<<<<

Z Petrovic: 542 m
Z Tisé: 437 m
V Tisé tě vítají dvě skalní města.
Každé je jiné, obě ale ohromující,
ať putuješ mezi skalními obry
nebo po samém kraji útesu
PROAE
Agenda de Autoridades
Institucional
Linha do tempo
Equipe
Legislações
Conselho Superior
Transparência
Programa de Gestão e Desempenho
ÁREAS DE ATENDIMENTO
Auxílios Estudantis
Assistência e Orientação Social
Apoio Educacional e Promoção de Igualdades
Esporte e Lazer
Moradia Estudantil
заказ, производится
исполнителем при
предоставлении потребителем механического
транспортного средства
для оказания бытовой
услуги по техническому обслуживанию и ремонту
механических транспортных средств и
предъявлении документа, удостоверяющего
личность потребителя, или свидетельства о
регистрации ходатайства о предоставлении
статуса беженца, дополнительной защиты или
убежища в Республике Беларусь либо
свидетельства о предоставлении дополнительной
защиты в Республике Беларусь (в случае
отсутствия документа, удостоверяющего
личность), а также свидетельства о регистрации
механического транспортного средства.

>>>>
<<<<

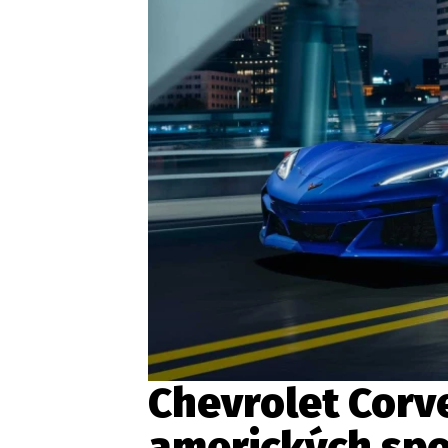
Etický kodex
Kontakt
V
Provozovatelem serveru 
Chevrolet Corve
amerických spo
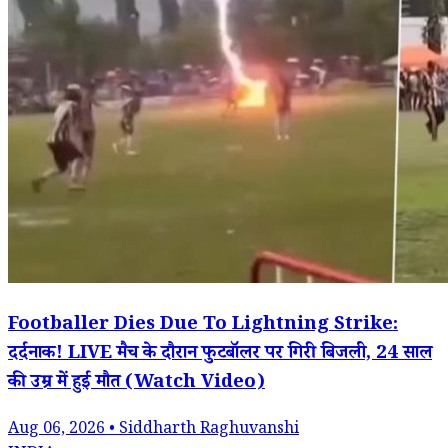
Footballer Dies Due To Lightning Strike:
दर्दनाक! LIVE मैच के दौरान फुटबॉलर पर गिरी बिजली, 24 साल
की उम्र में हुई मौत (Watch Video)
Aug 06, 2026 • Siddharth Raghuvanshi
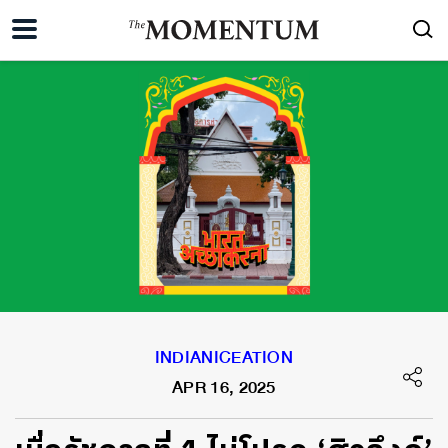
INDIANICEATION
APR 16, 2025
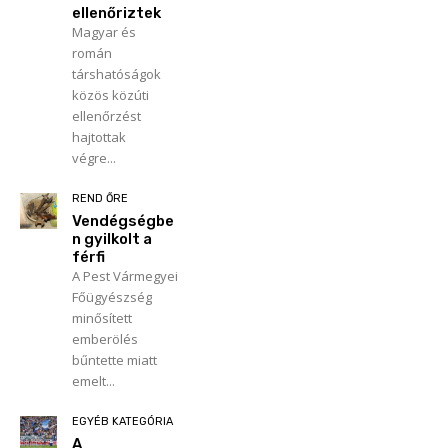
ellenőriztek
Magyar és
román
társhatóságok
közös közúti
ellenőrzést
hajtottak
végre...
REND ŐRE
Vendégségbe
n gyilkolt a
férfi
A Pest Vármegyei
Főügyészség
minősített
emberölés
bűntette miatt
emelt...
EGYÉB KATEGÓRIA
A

>>>>

Action item =>
Give again, word for word, every line of the listing above from the one with "Z Petrovic: 542 m" to the one with "механического транспортного средства.", both inclusive, and nothing beyond them.

Problem solution =>
Z Petrovic: 542 m
Z Tisé: 437 m
V Tisé tě vítají dvě skalní města.
Každé je jiné, obě ale ohromující,
ať putuješ mezi skalními obry
nebo po samém kraji útesu
PROAE
Agenda de Autoridades
Institucional
Linha do tempo
Equipe
Legislações
Conselho Superior
Transparência
Programa de Gestão e Desempenho
ÁREAS DE ATENDIMENTO
Auxílios Estudantis
Assistência e Orientação Social
Apoio Educacional e Promoção de Igualdades
Esporte e Lazer
Moradia Estudantil
заказ, производится
исполнителем при
предоставлении потребителем механического
транспортного средства
для оказания бытовой
услуги по техническому обслуживанию и ремонту
механических транспортных средств и
предъявлении документа, удостоверяющего
личность потребителя, или свидетельства о
регистрации ходатайства о предоставлении
статуса беженца, дополнительной защиты или
убежища в Республике Беларусь либо
свидетельства о предоставлении дополнительной
защиты в Республике Беларусь (в случае
отсутствия документа, удостоверяющего
личность), а также свидетельства о регистрации
механического транспортного средства.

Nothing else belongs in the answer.